Modes of Infectious Disease Transmission
Transmission Pathways
Transmission occurs from a reservoir or portal of exit to another host’s portal of entry. There are three main groups:
Contact transmission: Direct (person-to-person), indirect (via fomites), or droplet (via mucus droplets).
Vehicle transmission: Airborne (aerosols), waterborne (fecal-oral), foodborne, or via bodily fluids.
Vector transmission: Biological vectors (e.g., mosquitoes) or mechanical vectors (e.g., flies).

Classification of Infectious Diseases
Term | Definition |
|---|---|
Acute disease | Symptoms develop rapidly, runs course quickly |
Chronic disease | Mild symptoms, develop slowly, last long time |
Subacute disease | Symptoms/time course between acute and chronic |
Asymptomatic disease | No symptoms |
Latent disease | Appears long after infection |
Communicable disease | Transmitted from host to host |
Contagious disease | Easily spread communicable disease |
Noncommunicable disease | Not passed person to person |
Local infection | Confined to small region |
Systemic infection | Widespread, often in blood or lymph |
Focal infection | Site serves as source for other infections |
Primary infection | Initial infection |
Secondary infection | Follows primary infection, often opportunistic |
Epidemiology of Infectious Diseases
Frequency of Disease
Incidence: Number of new cases in a given area during a given period.
Prevalence: Total number of cases in a given area during a given period.
Epidemiological Studies
Descriptive epidemiology: Tabulation of data, location, time, and patient information; identifies index case.
Analytical epidemiology: Determines probable cause, mode of transmission, and prevention; often retrospective.
Healthcare-Associated (Nosocomial) Infections
Nosocomial infections are acquired in healthcare settings. Types include:
Exogenous: Pathogen acquired from the healthcare environment.
Endogenous: Pathogen arises from normal microbiota within the patient.
Iatrogenic: Result from modern medical procedures.
Superinfections: Use of antimicrobials inhibits resident microbiota, allowing others to thrive.
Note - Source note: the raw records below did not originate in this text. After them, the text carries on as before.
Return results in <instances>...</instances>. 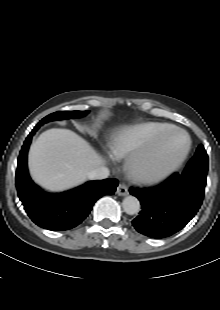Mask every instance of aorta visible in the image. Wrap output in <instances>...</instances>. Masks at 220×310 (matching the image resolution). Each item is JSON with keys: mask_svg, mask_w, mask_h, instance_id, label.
I'll use <instances>...</instances> for the list:
<instances>
[{"mask_svg": "<svg viewBox=\"0 0 220 310\" xmlns=\"http://www.w3.org/2000/svg\"><path fill=\"white\" fill-rule=\"evenodd\" d=\"M122 206L124 212H126L128 215H134L140 210L139 200L131 195L123 199Z\"/></svg>", "mask_w": 220, "mask_h": 310, "instance_id": "aorta-1", "label": "aorta"}]
</instances>
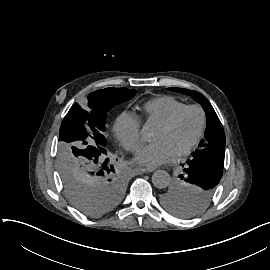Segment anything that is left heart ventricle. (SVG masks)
Segmentation results:
<instances>
[{"mask_svg": "<svg viewBox=\"0 0 270 270\" xmlns=\"http://www.w3.org/2000/svg\"><path fill=\"white\" fill-rule=\"evenodd\" d=\"M199 121V114L196 111H188L173 128L167 129L160 125L154 134L153 141H167L177 153L194 139L199 128Z\"/></svg>", "mask_w": 270, "mask_h": 270, "instance_id": "left-heart-ventricle-1", "label": "left heart ventricle"}]
</instances>
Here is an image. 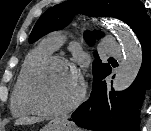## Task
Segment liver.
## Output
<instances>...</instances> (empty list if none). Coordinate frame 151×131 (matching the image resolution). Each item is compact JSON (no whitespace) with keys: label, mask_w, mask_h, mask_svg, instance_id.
Instances as JSON below:
<instances>
[{"label":"liver","mask_w":151,"mask_h":131,"mask_svg":"<svg viewBox=\"0 0 151 131\" xmlns=\"http://www.w3.org/2000/svg\"><path fill=\"white\" fill-rule=\"evenodd\" d=\"M40 121V118H27V117H22L19 118L15 121V125H22V124H27V123H35Z\"/></svg>","instance_id":"1"}]
</instances>
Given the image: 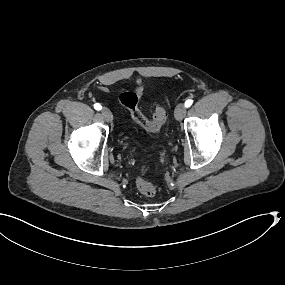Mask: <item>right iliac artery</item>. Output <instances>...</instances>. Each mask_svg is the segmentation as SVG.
<instances>
[{"label":"right iliac artery","instance_id":"obj_1","mask_svg":"<svg viewBox=\"0 0 285 285\" xmlns=\"http://www.w3.org/2000/svg\"><path fill=\"white\" fill-rule=\"evenodd\" d=\"M94 108H95L96 110H101V109H102V106H101L99 103H96V104H94Z\"/></svg>","mask_w":285,"mask_h":285}]
</instances>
Prevention: Aggressive control measures are required; handwashing is the most effective method.

Epidemiology and Public Health
Public health agencies (local, national, global) play a key role in interrupting disease transmission by:
Enforcing cleanliness of water and food supplies
Reducing disease vectors and reservoirs
Establishing immunization schedules
Locating and treating exposed individuals
Implementing isolation and quarantine
Providing public health education
Examples of agencies: U.S. Public Health Service (CDC), World Health Organization (WHO).